Chiquinho era meu marido. Os quadros falavam do principal negócio dele. Um representava "Cleópara"; não me recordo o assunto do outro, mas eram mulheres. Ambos vulgares.
- São bonitos - disse ele. E eu que me derramei em teus braços em sangue e alma... De mim o que dizes ingrato?
- Bonitos são; mas estão manchados. E depois, francamente, eu preferiria duas imagens, duas santas. Estas são mais próprias para sala de rapaz ou de barbeiro.
- De barbeiro? A senhora nunca foi a casa de barbeiro.
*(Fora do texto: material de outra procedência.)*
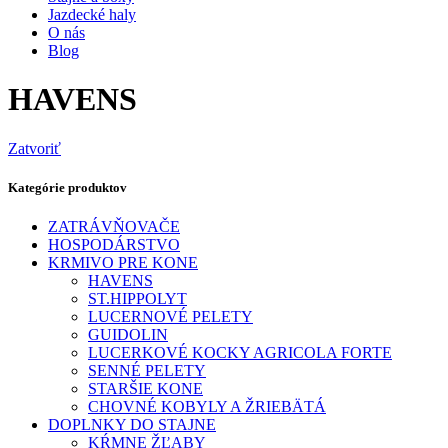
Jazdecké haly
O nás
Blog
HAVENS
Zatvoriť
Kategórie produktov
ZATRÁVŇOVAČE
HOSPODÁRSTVO
KRMIVO PRE KONE
HAVENS
ST.HIPPOLYT
LUCERNOVÉ PELETY
GUIDOLIN
LUCERKOVÉ KOCKY AGRICOLA FORTE
SENNÉ PELETY
STARŠIE KONE
CHOVNÉ KOBYLY A ŽRIEBÄTÁ
DOPLNKY DO STAJNE
KŔMNE ŽĽABY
- Mas imagino que os fregueses, enquanto esperam, falam de moças e namoros, naturalmente o dono da casa alegra a vista deles com figuras bonitas. Em casa de família é que não acho próprio. É o que eu penso; mas eu penso muita coisa assim esquisita. Seja o que for, não gosto dos quadros. Eu tenho uma Nossa Senhora da Conceição, minha madrinha, muito bonita, mas é de escultura, não se pode por na parede, nem eu quero. Está no lugar do oratório. Lá seu moçoilo burrico onde poderíamos estar orando pela divina graça do prazer. Do prazer que tivemos em pensamento mas que ainda pode ser real.
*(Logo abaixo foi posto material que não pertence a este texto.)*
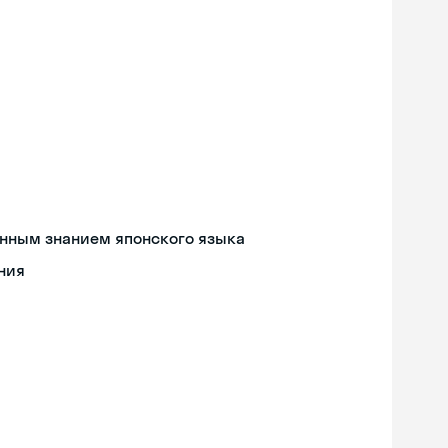
енным знанием японского языка
ния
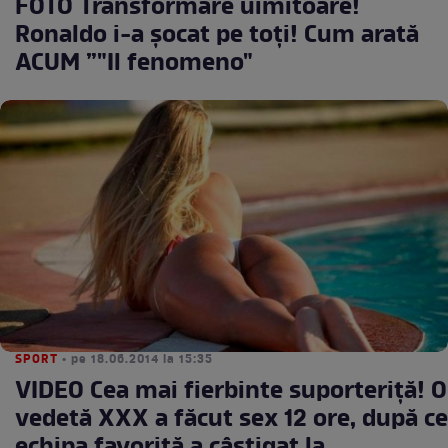
FOTO Transformare uimitoare!
Ronaldo i-a şocat pe toţi! Cum arată
ACUM ”"Il fenomeno"
SPORT
• pe 18.06.2014 la 15:35
VIDEO Cea mai fierbinte suporteriţă! O
vedetă XXX a făcut sex 12 ore, după ce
De novo escutou meu pensamento; esbouçou uma resposta. Calou-se. Tentei, mais uma vez, motivá-lo. Encontrava-me sob o domínio do gozo recém descoberto e procurei sinceramente agradecer-lhe. Falei-lhe de minhas devoções de menina e moça. Em seguida, referi umas anedotas de baile, uns casos de passeio, reminiscências de Paquetá, tudo de mistura, quase sem interrupção. Eu estava eufórica ó Nogueira que bom que você veio; pensava no passado, falava no presente, nos negócios da casa, das canseiras de família, que lhe disse ser muitas, antes de casar, mas não eram nada. Casei-me aos vinte e sete anos. e esta foi minha primeira noite de amor Nog querido. Obrigada. Muito Obrigada.
Ao torpor, seguiu-me um relaxamento agradável. Estado de graça. Isto, creio que estado de graça. Já me imaginava deitada só com meu prazer...
- Precisamos mudar o papel da sala - disse-lhe por dizer algo, como se falasse comigo mesma.
Concordou, também para dizer alguma coisa. Naquele momento senti que ele também sentira algo e se encontrava numa espécie de sono hipnótico, semelhante ao torpor que me tolhia a língua e os sentidos. Notava-se que ele queria e não queria acabar a conversação; fazia esforços para arredar os olhos de meu corpo, e arredava-os constrangido e logo voltava. Vinguei-me. Mantive-me indiferente. A conversa ira morrendo. Na rua o silêncio era completo.
Chegamos a ficar por algum tempo - não posso dizer quanto - inteiramente calados. O rumor único e escasso era um roer de camundongo no gabinete, que nos acordou daquela espécie de sonolência; quis falar dele mas não achei modo, melhor o devaneio. Subitamente, ouvi uma pancada na janela, do lado de fora, e uma voz que bradava: "Missa do Galo! Missa do Galo!
- Ai está o companheiro - disse eu aliviada, levantando-me.
Ele me olhou suplicante. Insisti. Quem manda seres tolo, intelectual de fraldas.
- Tem graça; você é que ficou de ir acordá-lo e ele é que vem acordar você. Vá, que hão de ser horas; adeus.
- Já serão horas? - perguntou-me, num tom pegajoso.
- Naturalmente.
- Vá, vá, não se faça esperar. A culpa foi minha. Adeus, até amanhã. Eu me diverti bastante; se não o conseguistes foi porque não o quisestes...
E, como vencedora, carreguei meu troféu - o momento único, indivisível - e balançando propositadamente o corpo enfiei pelo corredor adentro, pisando mansinho.
Na manhã seguinte, ao almoço, ele ainda falou da missa do galo e da gente que estava na igreja; não lhe perguntei nada porque nada me interessava - tinha comigo meu momento de prazer e isto me bastava.
Nunca mais tive notícias do priminho distante.
Como boa personagem de Machado de Assis, logo após a morte do Meneses - morreu de apoplexia dias após a noite de natal - casei-me com o Escrivão Juramentado em fevereiro, ou melhor, renovei o contrato com o Cartório e depois me transfigurei em outras criaturas: Capitu é a que me transporta pelos séculos.